Before You Apply: Fit Check and Known Conflicts
Does Eastside Station have in-unit laundry? The property’s Apartments.com listing contradicts itself on this. Its FAQ states plainly that Eastside Station “does not offer in-unit laundry or shared facilities.” A few paragraphs above that, the same listing’s Unique Features section lists “Full-Sized Washer and Dryer” with a footnote reading “Only available in select apartments.” Read together, the honest answer is that some units have an in-unit washer and dryer and some do not, and the FAQ’s blanket no is simply wrong as a property-wide statement. Nearly every other listing site, including Zillow, PadMapper, RentDeals, and HAR, states in-unit laundry is available, which lines up with “select apartments have it,” not with the FAQ’s flat denial. Confirm laundry in writing for the specific unit you are offered, since the two most detailed sections on the same page disagree with each other.

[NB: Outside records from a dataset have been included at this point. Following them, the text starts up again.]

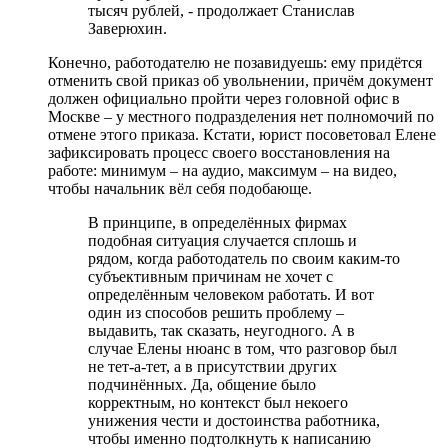
тысяч рублей, - продолжает Станислав
Заверюхин.
Конечно, работодателю не позавидуешь: ему придётся
отменить свой приказ об увольнении, причём документ
должен официально пройти через головной офис в
Москве – у местного подразделения нет полномочий по
отмене этого приказа. Кстати, юрист посоветовал Елене
зафиксировать процесс своего восстановления на
работе: минимум – на аудио, максимум – на видео,
чтобы начальник вёл себя подобающе.
В принципе, в определённых фирмах
подобная ситуация случается сплошь и
рядом, когда работодатель по своим каким-то
субъективным причинам не хочет с
определённым человеком работать. И вот
один из способов решить проблему –
выдавить, так сказать, неугодного. А в
случае Елены нюанс в том, что разговор был
не тет-а-тет, а в присутствии других
подчинённых. Да, общение было
корректным, но контекст был некоего
унижения чести и достоинства работника,
чтобы именно подтолкнуть к написанию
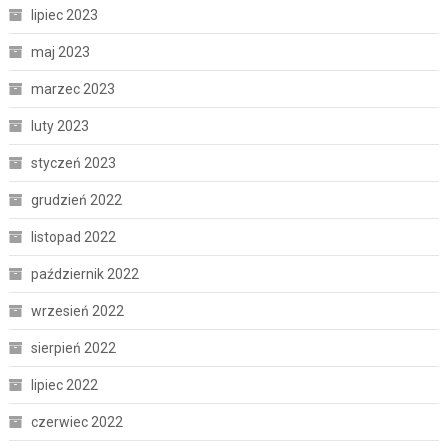
lipiec 2023
maj 2023
marzec 2023
luty 2023
styczeń 2023
grudzień 2022
listopad 2022
październik 2022
wrzesień 2022
sierpień 2022
lipiec 2022
czerwiec 2022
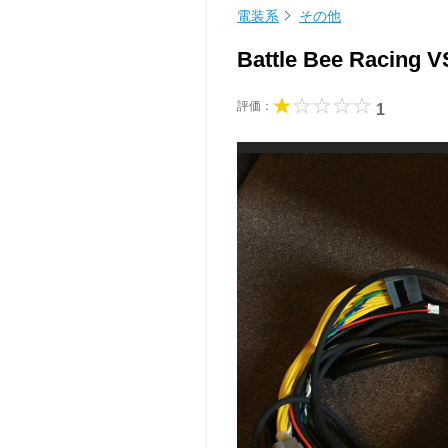
電装系
その他
Battle Bee Rac
評価：
1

This building suits someone who prioritizes walking or rail access over guaranteed quiet: the SoundScore data above flags active street-level and business noise, and a Walker’s Paradise location by definition means more foot and vehicle traffic passing the building, not less. It is a weaker fit if in-unit laundry is a hard requirement rather than a nice-to-have, since you cannot be certain of it from the listing without confirming the specific unit. The qualifying-income spread described in the pricing section above is also worth resolving before you apply, not after: get the exact multiplier in writing, since a wrong assumption there can mean paying a $75 application fee for a unit you were never going to qualify for.

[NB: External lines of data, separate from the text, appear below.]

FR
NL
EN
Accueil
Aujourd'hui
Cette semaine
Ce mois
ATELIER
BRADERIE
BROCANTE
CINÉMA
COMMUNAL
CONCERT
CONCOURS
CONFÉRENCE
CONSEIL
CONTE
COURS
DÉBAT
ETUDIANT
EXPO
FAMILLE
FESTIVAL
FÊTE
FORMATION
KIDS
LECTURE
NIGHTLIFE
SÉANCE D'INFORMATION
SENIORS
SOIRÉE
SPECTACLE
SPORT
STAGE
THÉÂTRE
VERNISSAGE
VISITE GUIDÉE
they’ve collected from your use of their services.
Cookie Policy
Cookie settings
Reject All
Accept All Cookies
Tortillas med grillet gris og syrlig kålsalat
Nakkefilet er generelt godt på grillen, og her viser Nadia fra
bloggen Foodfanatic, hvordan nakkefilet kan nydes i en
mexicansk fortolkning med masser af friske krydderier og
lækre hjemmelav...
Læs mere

How It Compares to Nearby East Austin Options
Table 3: Comparable 78702 properties
Property Starting price band Standout differentiator Best for Eastside Station (1700 E 4th St) $1,311 to $2,659/mo Closest MetroRail access in this set, a 4-minute walk to Plaza Saltillo Rail commuters who can tolerate street noise 7East (2025 E 7th St) Roughly $1,375 to $3,338/mo for one-bedrooms; a separate source lists studios from $2,300 Walk Score of 93, rooftop pool deck Renters prioritizing amenities over rail access Residences at Saltillo (1211 E 5th St) $1,299 to $2,786/mo Built 2019, directly above a Target and Whole Foods Renters who want groceries in-building over quiet AMLI Eastside (1000 San Marcos St) $1,102 to $3,772/mo Widest published price range in the set Renters who want the broadest unit-size options at one address Prices above are each source’s most recent published range and will drift. Verify current numbers the same way you would verify Eastside Station’s, since every property in this table shows the same day-to-day feed variation described earlier in this article.
Quick Facts
Built in 2016, the building holds 330 units across 4 stories according to Apartments.com and Apartment Finder, though HAR.com’s listing states 329, a one-unit difference not resolved by any source. Pets are allowed under the fee schedule in the pricing section above. Current management is Olympus Property.